- **Exercise goal**: Leave out every line before the one that contains "Řešení potíží". Please restate that line and the rest of the data word for word, through the end.
┄┄┄┄┄┄┄┄┄┄┄┄┄┄┄┄┄┄┄┄
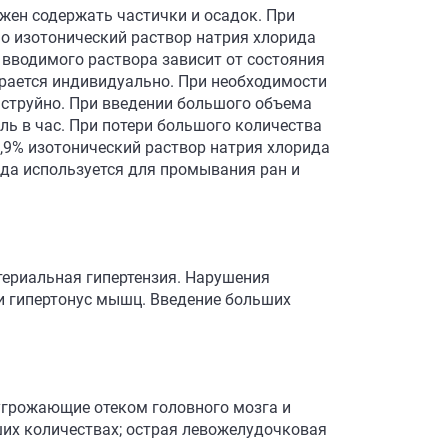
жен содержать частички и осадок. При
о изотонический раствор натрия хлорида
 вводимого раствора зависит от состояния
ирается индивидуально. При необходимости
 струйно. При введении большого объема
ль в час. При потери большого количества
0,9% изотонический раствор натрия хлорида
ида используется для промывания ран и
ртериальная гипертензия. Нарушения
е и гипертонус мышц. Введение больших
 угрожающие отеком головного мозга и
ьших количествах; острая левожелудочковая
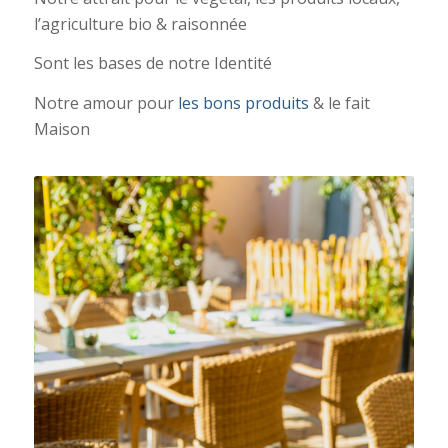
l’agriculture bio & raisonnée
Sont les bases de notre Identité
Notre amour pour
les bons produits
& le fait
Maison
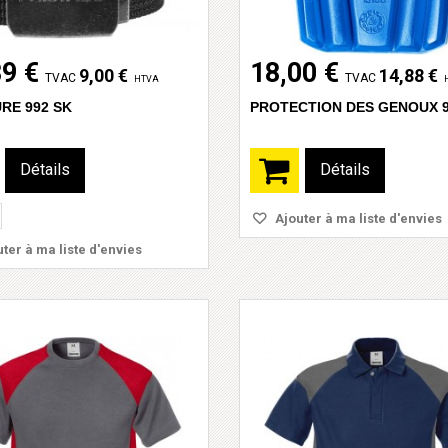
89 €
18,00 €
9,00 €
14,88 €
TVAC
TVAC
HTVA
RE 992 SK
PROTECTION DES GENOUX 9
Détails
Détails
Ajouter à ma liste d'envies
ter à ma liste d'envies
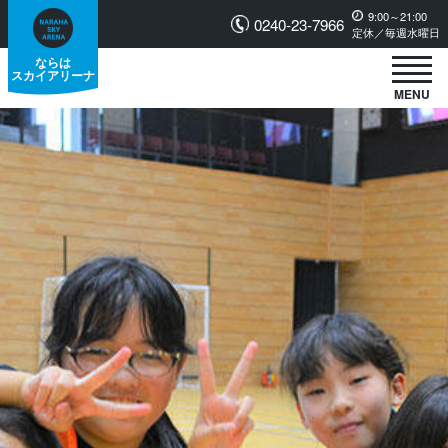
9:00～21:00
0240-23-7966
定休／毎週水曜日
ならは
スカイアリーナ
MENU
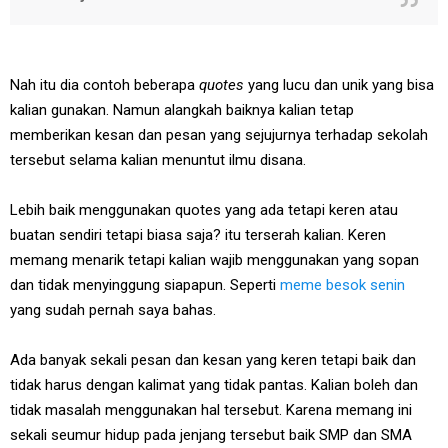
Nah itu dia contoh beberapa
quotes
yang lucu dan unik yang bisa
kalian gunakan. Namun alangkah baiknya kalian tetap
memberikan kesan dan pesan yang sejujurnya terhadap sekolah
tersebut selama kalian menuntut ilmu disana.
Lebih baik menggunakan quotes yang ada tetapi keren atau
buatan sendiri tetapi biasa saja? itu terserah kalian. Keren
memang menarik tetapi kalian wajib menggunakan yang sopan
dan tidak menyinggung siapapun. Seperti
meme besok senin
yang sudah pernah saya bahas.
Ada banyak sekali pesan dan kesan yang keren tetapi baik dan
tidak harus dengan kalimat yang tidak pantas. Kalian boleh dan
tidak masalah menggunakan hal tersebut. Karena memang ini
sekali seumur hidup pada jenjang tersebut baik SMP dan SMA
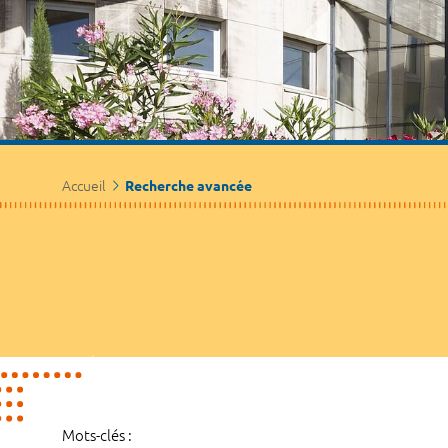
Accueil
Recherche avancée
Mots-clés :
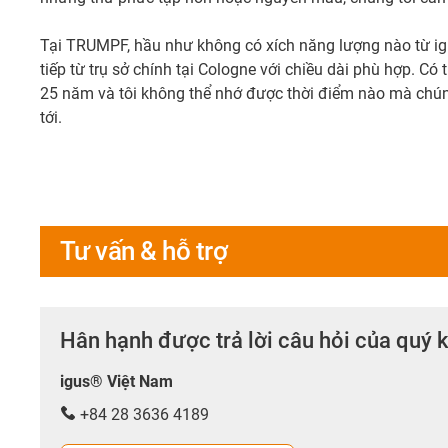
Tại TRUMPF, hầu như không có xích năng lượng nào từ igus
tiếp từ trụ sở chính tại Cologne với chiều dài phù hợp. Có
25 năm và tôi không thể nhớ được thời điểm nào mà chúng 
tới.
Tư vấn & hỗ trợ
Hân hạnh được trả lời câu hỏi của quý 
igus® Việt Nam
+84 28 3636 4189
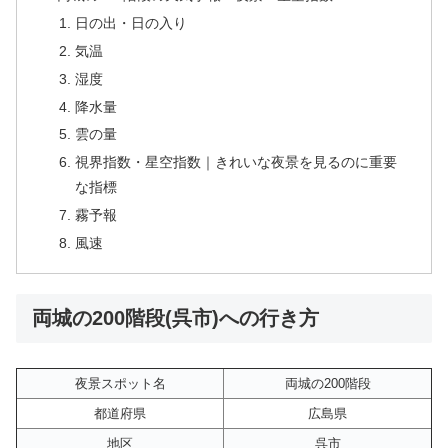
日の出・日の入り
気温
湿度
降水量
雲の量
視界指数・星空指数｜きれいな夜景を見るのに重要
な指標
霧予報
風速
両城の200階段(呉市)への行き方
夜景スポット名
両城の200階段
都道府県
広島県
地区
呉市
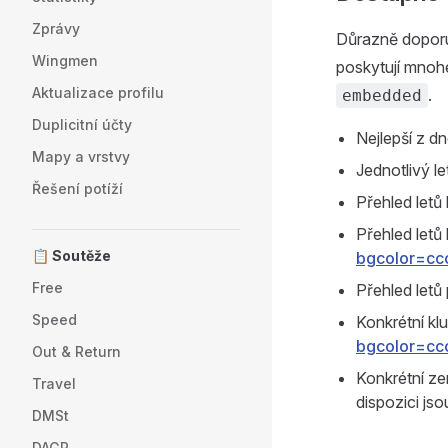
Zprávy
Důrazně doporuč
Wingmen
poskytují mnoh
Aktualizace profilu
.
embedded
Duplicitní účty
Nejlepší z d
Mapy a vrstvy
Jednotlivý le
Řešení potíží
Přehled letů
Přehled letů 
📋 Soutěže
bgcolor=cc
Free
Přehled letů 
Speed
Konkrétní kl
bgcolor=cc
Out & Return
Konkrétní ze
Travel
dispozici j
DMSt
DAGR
┄┄┄┄┄┄┄┄┄┄┄┄┄┄┄┄┄┄┄┄
- **Output for this exercise**:
Řešení potíží
Přehled letů
Přehled letů 
📋 Soutěže
bgcolor=cc
Free
Přehled letů 
Speed
Konkrétní kl
bgcolor=cc
Out & Return
Konkrétní ze
Travel
dispozici j
DMSt
DAGR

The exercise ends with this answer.